“And what if she can’t handle it?” I ask, my voice low.
Sasha considers this for a moment. “Then you’ll drink some top-shelf vodka and get back to business right away,” he answers without a hint of irony. Vodka is our go-to therapist. “But you can’t worry about how she’s going to react if you refuse to ever actually tell her. If I’ve learned anything about women in my thirty-seven years, it’s that they dislike secrets a lot more than they dislike difficult news.”
“Where did you learn all this about women?” I tease. “You’re even worse at relationships than I am.”
“Ah, yes,” he agrees. “But I sleep with a lot more women than you do. So I’ve picked up a lot of useful information.”
“Is it yelled at you as you’re sneaking out the door?” I joke.
He laughs. “Sometimes hurled at me with my clothes.”
Neither of us speaks for a while after that. We sit in comfortable silence, each lost in his own thoughts. Finally, he speaks again.
“For what it’s worth, I don’t think you’re going to break her by telling her the truth, Sergei. But you might break yourself if you keep pretending she doesn’t deserve to know who you really are.”
I shake my head. “It’s all very new. I don’t even know why we’re talking about any of this.”
“She’s special,” he responds simply. “I can see it. Hell, even Mom can see it. You two are the ones who can’t seem to get your shit together.”
I consider this for a moment. Maybe we’re both scared and it’s getting in the way of something that could be really exceptional. Or, maybe, we’re both right to be cautious. There’s so much I don’t know about her, and clearly so much she doesn’t know about me. If she ever found out the truth, there’s every chance that she would bolt and never speak to me again.
That’s one risk I’m just not willing to take.
19
NICOLE
My bedroom door bangs open, startling me. I whirl around to find Sergei standing in the doorway, chest heaving, blood smeared across his hands. Sasha slumps against him, barely conscious, his face a mess of bruises and dried blood. His shirt hangs in tatters, and he clamps an arm around his ribs like every breath knifes through him.

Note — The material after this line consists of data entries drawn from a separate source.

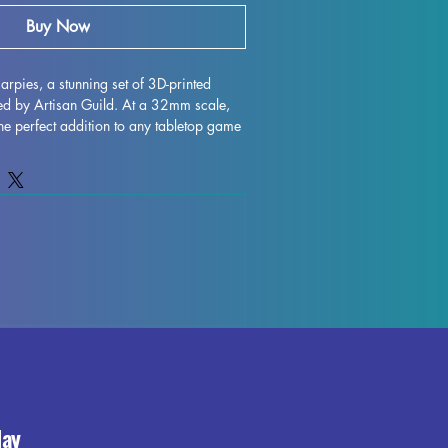
Buy Now
Harpies, a stunning set of 3D-printed 
ed by Artisan Guild. At a 32mm scale, 
the perfect addition to any tabletop game 
inder. Each miniature is printed with 
allowing for intricate details and 
le supports will be removed during the 
me imperfections may occur, but we do 
ntrol each piece. Don't miss out on 
rpies to your collection and enhance 
e with their exceptional craftsmanship. 
day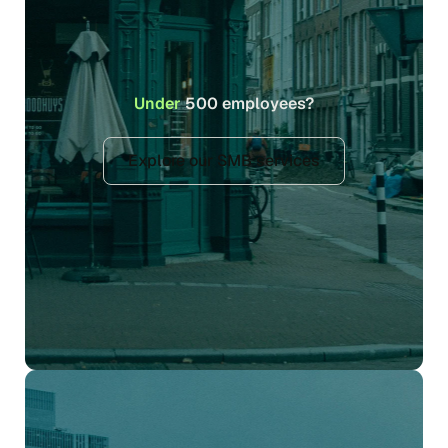
Under
500 employees?
Explore our SMB services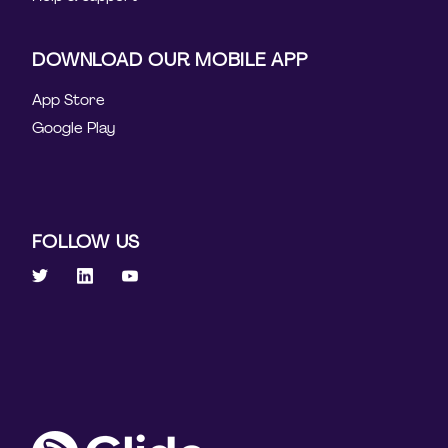
DOWNLOAD OUR MOBILE APP
App Store
Google Play
FOLLOW US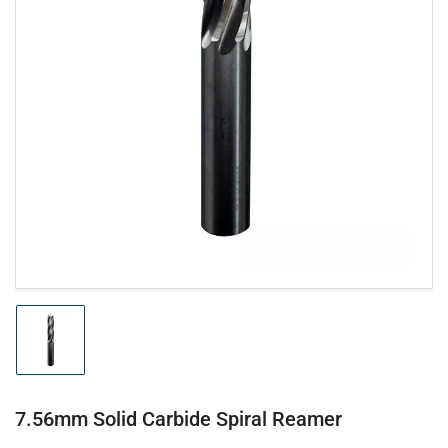
Open
media
1
in
modal
Load
image
1
in
gallery
7.56mm Solid Carbide Spiral Reamer
view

“What the hell?” I scream, trying to process the scene in front of me. “Oh, my God. What happened?”
“Help me get him to the bed,” Sergei demands, his tone clipped.

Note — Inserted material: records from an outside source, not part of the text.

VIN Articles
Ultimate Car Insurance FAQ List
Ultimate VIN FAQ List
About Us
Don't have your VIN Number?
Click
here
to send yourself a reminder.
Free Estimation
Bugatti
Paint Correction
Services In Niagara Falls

I don’t hesitate. I move on autopilot, relying on the precise training drilled into me in the ER. I rush forward, take Sasha’s other arm, and guide him to the edge of the bed. He groans in pain as we gently set him down. As soon as he’s seated, I dart to my closet and dig through the bottom drawer where I remember stashing an emergency medical kit.
I yank the kit from the drawer and rush back to Sasha, snapping on gloves and laying out gauze and antiseptic to tackle the visible wounds first.
“Sasha,” I say, keeping my voice calm as I examine his face. His left eye is swollen shut, a deep gash slices across his cheekbone, and his lip is split. “Can you hear me?”
“Mmhm,” he mutters faintly.
“Can you tell me what hurts?” I ask, gentle but urgent.
Every second counts. He needs a full workup in a hospital. He could be bleeding internally, but I clamp down on the panic and patch him up as best I can.
“Everything,” he groans, which doesn’t help me at all.
I glance up at Sergei. He stands ramrod straight, every muscle coiled, anger and concern twin shadows across his face.
“What happened?” I demand. Any information would help, but he’s infuriatingly tight-lipped, just like his brother.
Sergei doesn’t look away from Sasha.
“I can’t tell you that,” he says, voice flat.
“Can’t or won’t?” I demand.
His eyes flick to mine, hard and unreadable. “Both.”